▶ _What the task asks_
Which of the lines below mention the word "Contact"? Pull each one out.

▶ _Record set_
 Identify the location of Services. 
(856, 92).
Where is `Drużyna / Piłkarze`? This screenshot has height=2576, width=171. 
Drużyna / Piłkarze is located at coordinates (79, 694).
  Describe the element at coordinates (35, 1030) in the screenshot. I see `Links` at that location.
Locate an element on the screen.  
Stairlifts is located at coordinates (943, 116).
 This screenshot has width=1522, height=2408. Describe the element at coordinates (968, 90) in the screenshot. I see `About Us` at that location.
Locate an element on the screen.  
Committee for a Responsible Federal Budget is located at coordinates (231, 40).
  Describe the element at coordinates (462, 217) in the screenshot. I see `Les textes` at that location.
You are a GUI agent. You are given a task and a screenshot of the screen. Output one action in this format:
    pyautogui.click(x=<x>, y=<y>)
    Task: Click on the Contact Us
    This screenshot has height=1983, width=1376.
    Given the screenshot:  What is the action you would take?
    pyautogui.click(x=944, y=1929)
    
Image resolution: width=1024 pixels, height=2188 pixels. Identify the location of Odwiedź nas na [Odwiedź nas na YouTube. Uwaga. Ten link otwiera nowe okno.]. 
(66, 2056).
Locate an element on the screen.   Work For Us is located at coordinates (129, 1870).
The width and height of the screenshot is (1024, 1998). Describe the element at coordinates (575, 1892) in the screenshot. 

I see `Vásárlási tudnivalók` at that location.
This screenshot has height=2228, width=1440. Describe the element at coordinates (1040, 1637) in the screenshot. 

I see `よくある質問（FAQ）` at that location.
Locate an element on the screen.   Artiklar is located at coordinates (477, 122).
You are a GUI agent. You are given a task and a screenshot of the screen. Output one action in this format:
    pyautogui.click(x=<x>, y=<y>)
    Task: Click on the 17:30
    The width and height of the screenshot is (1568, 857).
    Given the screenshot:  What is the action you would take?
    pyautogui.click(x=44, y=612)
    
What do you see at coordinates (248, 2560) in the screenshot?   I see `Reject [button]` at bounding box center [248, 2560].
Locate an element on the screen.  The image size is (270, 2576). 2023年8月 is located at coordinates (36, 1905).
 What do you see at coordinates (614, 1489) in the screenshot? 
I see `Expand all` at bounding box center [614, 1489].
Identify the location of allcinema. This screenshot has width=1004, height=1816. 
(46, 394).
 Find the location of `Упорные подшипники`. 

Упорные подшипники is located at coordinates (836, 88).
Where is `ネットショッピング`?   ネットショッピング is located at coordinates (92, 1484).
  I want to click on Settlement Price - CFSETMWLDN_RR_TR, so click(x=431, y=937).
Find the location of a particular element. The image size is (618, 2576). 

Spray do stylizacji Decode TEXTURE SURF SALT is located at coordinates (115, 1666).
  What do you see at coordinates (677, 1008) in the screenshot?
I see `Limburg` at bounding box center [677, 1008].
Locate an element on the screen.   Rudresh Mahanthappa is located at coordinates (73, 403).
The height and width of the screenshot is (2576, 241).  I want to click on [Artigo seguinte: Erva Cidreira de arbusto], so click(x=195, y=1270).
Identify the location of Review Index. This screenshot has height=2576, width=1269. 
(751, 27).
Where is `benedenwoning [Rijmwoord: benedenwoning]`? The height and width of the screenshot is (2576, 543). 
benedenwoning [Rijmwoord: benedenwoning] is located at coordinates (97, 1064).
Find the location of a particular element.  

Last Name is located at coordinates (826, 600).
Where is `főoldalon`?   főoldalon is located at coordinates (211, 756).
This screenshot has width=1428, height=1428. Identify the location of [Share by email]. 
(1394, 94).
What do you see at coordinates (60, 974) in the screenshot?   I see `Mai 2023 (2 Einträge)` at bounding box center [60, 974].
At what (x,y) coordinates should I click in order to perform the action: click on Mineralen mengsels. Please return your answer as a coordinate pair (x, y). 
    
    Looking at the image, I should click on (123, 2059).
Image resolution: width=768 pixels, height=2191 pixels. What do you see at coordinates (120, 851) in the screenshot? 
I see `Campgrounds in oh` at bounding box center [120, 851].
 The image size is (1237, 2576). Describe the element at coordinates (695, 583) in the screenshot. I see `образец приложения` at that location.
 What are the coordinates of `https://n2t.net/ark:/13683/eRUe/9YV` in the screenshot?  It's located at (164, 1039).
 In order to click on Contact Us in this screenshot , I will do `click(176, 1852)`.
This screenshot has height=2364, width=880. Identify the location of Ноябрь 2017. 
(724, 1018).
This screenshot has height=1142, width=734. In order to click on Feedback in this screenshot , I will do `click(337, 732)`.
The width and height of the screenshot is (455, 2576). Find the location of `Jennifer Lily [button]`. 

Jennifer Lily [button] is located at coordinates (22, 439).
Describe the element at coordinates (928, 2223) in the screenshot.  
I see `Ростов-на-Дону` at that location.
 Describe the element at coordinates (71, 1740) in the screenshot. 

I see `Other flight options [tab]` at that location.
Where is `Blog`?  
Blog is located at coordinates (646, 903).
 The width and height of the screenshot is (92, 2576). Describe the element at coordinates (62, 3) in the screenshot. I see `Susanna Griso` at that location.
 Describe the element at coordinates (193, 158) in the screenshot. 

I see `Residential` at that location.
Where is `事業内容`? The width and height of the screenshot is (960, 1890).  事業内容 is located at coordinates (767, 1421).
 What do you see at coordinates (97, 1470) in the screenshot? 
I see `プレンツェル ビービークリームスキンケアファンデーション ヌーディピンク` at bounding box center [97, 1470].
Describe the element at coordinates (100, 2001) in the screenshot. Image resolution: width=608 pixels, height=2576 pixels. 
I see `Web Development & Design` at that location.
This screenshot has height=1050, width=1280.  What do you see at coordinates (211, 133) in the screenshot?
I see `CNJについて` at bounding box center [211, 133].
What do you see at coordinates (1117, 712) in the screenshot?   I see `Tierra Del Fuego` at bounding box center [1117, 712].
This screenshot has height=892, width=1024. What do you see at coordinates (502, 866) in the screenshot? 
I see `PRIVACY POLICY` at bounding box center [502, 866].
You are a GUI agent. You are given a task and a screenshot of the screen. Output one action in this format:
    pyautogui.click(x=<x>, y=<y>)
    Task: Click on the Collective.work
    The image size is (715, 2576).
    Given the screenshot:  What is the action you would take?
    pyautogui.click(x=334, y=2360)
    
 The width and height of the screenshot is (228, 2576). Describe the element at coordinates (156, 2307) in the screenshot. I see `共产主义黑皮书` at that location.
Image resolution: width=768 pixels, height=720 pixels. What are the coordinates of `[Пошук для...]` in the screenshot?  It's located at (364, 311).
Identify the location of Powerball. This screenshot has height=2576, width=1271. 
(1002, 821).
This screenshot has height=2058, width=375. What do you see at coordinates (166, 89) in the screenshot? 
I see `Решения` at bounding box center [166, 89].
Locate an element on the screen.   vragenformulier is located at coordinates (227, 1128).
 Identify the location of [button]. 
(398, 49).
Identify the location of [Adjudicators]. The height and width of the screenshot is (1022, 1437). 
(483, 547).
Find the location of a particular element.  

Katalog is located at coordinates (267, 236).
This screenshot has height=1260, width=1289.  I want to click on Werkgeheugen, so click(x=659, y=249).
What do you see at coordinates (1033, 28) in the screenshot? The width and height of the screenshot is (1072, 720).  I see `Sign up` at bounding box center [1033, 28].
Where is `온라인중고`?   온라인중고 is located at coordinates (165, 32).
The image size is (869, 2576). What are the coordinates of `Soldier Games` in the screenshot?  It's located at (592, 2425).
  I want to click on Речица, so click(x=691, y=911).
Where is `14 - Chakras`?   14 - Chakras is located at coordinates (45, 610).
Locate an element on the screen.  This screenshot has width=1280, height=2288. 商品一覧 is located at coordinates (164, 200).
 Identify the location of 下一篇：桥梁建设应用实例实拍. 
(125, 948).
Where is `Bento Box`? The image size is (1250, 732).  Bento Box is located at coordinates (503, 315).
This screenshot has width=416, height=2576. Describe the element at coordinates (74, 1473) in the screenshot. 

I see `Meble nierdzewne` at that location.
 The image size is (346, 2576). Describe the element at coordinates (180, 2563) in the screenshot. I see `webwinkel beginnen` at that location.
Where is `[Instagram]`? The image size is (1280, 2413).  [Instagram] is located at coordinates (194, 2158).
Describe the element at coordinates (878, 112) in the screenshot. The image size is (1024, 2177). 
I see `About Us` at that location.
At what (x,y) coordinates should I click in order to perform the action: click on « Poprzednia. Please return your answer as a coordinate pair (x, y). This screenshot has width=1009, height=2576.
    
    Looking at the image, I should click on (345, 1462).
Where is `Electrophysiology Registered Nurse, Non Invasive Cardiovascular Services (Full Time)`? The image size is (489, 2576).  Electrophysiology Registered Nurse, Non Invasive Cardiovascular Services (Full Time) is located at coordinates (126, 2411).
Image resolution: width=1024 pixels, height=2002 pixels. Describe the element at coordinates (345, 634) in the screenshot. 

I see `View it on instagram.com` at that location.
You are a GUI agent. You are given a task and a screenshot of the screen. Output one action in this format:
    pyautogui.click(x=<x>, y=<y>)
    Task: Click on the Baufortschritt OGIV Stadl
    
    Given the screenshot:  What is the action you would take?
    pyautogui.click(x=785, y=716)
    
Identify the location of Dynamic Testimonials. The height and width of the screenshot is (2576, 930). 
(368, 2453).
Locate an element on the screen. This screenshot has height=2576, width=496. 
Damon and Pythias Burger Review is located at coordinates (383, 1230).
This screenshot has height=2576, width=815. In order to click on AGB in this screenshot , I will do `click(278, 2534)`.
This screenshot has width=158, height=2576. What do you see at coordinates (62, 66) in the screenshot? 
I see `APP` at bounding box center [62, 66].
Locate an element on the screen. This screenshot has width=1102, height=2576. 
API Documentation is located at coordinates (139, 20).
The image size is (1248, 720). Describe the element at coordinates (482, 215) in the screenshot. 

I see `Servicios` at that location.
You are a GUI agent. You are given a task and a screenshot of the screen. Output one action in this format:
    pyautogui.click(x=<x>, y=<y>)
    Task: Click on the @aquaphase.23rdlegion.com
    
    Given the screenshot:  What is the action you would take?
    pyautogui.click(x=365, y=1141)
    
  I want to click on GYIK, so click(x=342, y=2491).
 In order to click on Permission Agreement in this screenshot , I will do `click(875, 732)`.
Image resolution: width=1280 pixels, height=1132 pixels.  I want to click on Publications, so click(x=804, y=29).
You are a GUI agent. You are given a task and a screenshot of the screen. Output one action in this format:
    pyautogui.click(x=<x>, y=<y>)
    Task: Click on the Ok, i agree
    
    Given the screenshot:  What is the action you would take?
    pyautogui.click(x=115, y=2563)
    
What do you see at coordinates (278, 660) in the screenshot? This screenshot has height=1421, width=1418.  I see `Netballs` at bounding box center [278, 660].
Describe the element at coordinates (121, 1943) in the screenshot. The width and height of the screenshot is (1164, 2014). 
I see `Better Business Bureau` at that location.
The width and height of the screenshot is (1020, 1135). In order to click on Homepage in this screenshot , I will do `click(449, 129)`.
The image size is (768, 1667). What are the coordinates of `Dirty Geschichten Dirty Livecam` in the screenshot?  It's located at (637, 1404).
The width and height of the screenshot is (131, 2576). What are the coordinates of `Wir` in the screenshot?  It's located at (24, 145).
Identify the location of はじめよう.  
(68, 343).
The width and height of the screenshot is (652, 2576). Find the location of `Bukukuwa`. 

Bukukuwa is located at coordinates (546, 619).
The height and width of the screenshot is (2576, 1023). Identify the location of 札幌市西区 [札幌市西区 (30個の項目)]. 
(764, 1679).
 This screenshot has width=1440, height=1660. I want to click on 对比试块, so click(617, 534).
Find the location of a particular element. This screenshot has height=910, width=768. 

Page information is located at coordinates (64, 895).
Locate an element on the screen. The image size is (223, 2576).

▶ _Response box_
    Task: Click on the Contact Us
 In order to click on Contact Us in this screenshot , I will do `click(176, 1852)`.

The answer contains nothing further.